There have been a lot of things happening this year. While the reset of the funding environment was the main focus of the year, it is going to be a year of recalibrating for fintech companies.

Large enterprise and midmarket companies care a lot about their bottom-line impact. Cost savings and efficiency are important as revenue growth slows. Smaller companies are more likely to cut back on internal innovation efforts.

The door is open for fintechs to deliver real improvements to the bottom line by eliminating manual processes and saving their customers money.

Let's look at the sectors that are likely to be the most challenging.

Online lenders

It's going to be hard for lending. Today there are three big tailwinds.

  1. Rising delinquency rates and charge-offs.
  2. Higher cost of capital for the debt they lend.
  3. Decreasing demand from customers because of higher interest rates.

Focus on how technology can solve hard problems, and don’t worry as much about finding what’s cutting edge in fintech.

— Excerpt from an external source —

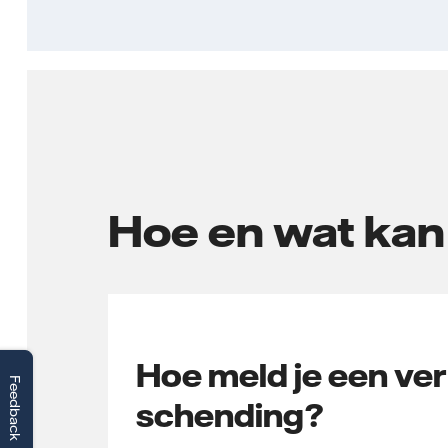
Hoe en wat kan
Hoe meld je een ve
Feedback
schending?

It will be difficult to manage the rise in charge-offs from non-paying customers for newer fintechs that have been operating for less than five years. The younger companies don't have the models fully built out to predict which customers will default

It can be difficult to manage risk during a downturn.

Neobanks

The customer experience of traditional banks was changed by Neobank. Big players, like Chime, who raised large amounts of capital, will be fine.

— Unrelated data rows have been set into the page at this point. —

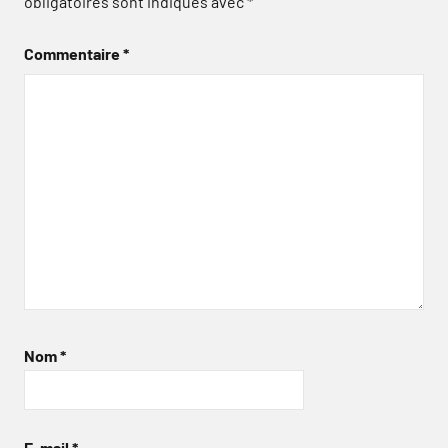
obligatoires sont indiqués avec
*
Commentaire
*
Nom
*
E-mail
*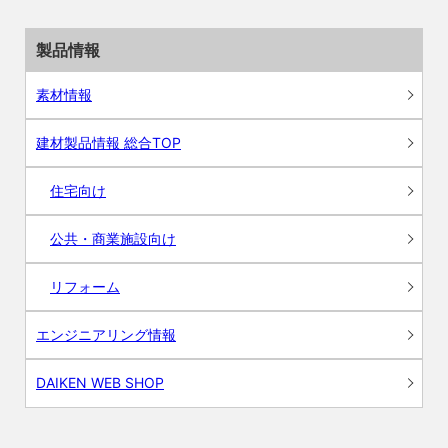
製品情報
素材情報
建材製品情報 総合TOP
住宅向け
公共・商業施設向け
リフォーム
エンジニアリング情報
DAIKEN WEB SHOP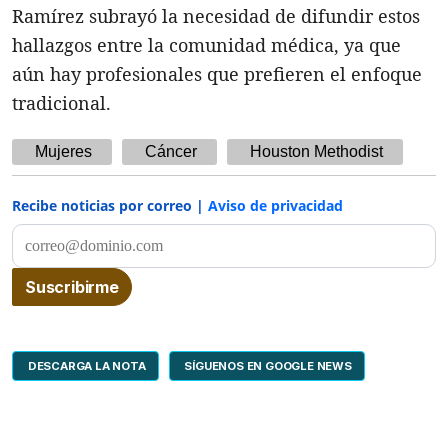
Ramírez subrayó la necesidad de difundir estos
hallazgos entre la comunidad médica, ya que
aún hay profesionales que prefieren el enfoque
tradicional.
Mujeres
Cáncer
Houston Methodist
Recibe noticias por correo |
Aviso de privacidad
DESCARGA LA NOTA
SÍGUENOS EN GOOGLE NEWS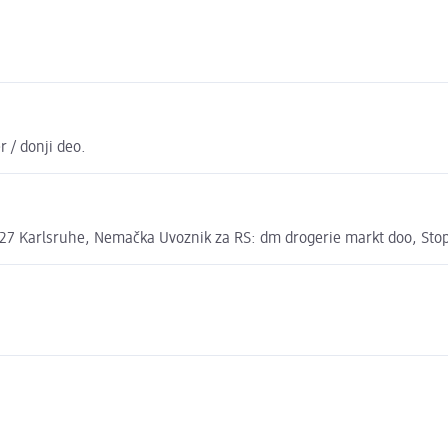
r / donji deo.
7 Karlsruhe, Nemačka Uvoznik za RS: dm drogerie markt doo, Stopi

Deposits are critical to banking business models in the long term and many neobanks have small average deposit balances. If any of the Neobanks' customers are laid off, the banks will see a decrease in deposit flows.

Fintechs serving SMBs

During a downturn, small businesses are more likely to close. Small and Medium Businesses are more likely to lose their customers to fintechs that serve them. Businesses such as Brex are moving away from serving small businesses.

What’s hot

Fraud, compliance, payment operations, taxes and infrastructure are some of the boring areas where there are opportunities in the future. The CFOs will be more focused on the bottom line. A reduction in fraud or a measurable improvement in payment authorization and reconciliation rates will allow for growth during the downturn.